┌─ Supplied information
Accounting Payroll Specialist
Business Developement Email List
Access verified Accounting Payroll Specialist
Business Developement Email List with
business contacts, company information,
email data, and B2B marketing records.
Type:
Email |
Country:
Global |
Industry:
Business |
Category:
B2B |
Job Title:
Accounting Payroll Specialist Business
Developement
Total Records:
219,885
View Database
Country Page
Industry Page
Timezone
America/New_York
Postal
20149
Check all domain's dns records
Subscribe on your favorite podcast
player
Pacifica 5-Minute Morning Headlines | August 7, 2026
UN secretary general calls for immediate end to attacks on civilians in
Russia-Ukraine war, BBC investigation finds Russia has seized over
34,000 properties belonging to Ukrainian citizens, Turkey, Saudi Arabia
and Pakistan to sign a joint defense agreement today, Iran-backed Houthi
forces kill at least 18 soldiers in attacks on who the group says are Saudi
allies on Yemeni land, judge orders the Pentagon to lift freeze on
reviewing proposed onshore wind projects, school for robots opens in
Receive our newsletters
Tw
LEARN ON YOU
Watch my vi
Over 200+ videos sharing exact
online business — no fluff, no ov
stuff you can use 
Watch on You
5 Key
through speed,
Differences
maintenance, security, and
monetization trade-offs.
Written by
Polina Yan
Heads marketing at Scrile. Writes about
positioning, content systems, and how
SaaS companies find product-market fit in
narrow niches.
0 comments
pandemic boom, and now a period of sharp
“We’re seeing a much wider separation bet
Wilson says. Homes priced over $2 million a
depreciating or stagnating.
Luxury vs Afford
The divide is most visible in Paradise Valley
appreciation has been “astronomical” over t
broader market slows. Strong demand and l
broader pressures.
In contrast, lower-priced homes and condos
└─
┌─ Supplied information
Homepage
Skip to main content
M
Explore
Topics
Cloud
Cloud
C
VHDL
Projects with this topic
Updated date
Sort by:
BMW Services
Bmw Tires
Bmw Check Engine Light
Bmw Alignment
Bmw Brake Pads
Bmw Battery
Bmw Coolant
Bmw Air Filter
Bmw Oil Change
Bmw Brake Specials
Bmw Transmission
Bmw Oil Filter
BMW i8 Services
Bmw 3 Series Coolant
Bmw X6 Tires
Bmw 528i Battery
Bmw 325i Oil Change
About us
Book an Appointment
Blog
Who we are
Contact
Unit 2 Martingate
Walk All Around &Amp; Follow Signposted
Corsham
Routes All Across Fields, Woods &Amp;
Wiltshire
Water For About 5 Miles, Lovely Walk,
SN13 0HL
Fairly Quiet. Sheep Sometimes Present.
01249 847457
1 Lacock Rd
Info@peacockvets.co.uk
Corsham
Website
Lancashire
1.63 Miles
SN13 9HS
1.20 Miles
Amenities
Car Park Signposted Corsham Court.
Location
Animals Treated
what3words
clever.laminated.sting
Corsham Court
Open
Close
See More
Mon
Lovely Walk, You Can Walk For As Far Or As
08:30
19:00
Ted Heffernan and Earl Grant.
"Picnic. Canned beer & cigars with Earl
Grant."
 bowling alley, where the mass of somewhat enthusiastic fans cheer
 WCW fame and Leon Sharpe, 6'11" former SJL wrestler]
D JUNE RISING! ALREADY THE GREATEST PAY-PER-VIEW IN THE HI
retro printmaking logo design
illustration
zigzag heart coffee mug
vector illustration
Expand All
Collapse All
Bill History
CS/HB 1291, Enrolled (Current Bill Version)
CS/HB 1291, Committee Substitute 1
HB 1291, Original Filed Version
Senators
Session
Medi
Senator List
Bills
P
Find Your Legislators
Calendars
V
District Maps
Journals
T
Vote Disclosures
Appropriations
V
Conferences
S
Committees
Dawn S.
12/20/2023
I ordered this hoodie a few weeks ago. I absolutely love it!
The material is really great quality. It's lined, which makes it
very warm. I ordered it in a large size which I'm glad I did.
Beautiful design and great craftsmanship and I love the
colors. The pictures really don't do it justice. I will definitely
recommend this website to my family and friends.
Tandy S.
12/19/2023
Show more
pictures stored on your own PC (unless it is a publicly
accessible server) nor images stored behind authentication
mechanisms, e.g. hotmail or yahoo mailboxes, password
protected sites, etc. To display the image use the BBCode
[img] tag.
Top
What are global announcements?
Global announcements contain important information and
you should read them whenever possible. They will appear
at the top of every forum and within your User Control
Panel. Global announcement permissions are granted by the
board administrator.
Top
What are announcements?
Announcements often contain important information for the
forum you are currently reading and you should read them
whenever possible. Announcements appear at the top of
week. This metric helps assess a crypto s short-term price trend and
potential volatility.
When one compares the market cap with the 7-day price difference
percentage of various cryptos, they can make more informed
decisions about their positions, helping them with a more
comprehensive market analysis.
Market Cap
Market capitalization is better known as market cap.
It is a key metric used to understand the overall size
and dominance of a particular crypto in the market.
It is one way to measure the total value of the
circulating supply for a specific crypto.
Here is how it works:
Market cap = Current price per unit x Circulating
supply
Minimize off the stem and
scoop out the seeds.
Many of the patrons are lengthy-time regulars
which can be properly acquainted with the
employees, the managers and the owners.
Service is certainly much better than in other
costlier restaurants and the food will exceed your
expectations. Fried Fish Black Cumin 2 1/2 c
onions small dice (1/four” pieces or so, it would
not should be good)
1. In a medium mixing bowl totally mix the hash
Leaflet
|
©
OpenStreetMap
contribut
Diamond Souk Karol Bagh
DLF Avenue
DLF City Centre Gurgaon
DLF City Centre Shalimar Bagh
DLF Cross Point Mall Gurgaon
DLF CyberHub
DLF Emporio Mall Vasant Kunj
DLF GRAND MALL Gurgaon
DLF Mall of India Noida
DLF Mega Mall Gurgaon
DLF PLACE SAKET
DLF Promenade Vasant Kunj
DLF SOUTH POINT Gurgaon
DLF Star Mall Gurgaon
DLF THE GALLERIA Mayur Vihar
└─
[Work instructions]
Of all the entries above, retype exactly the lines from the line with "Announcements often contain" to the line with "scoop out the seeds.", both included, and no others.

[Task solution]
Announcements often contain important information for the
forum you are currently reading and you should read them
whenever possible. Announcements appear at the top of
week. This metric helps assess a crypto s short-term price trend and
potential volatility.
When one compares the market cap with the 7-day price difference
percentage of various cryptos, they can make more informed
decisions about their positions, helping them with a more
comprehensive market analysis.
Market Cap
Market capitalization is better known as market cap.
It is a key metric used to understand the overall size
and dominance of a particular crypto in the market.
It is one way to measure the total value of the
circulating supply for a specific crypto.
Here is how it works:
Market cap = Current price per unit x Circulating
supply
Minimize off the stem and
scoop out the seeds.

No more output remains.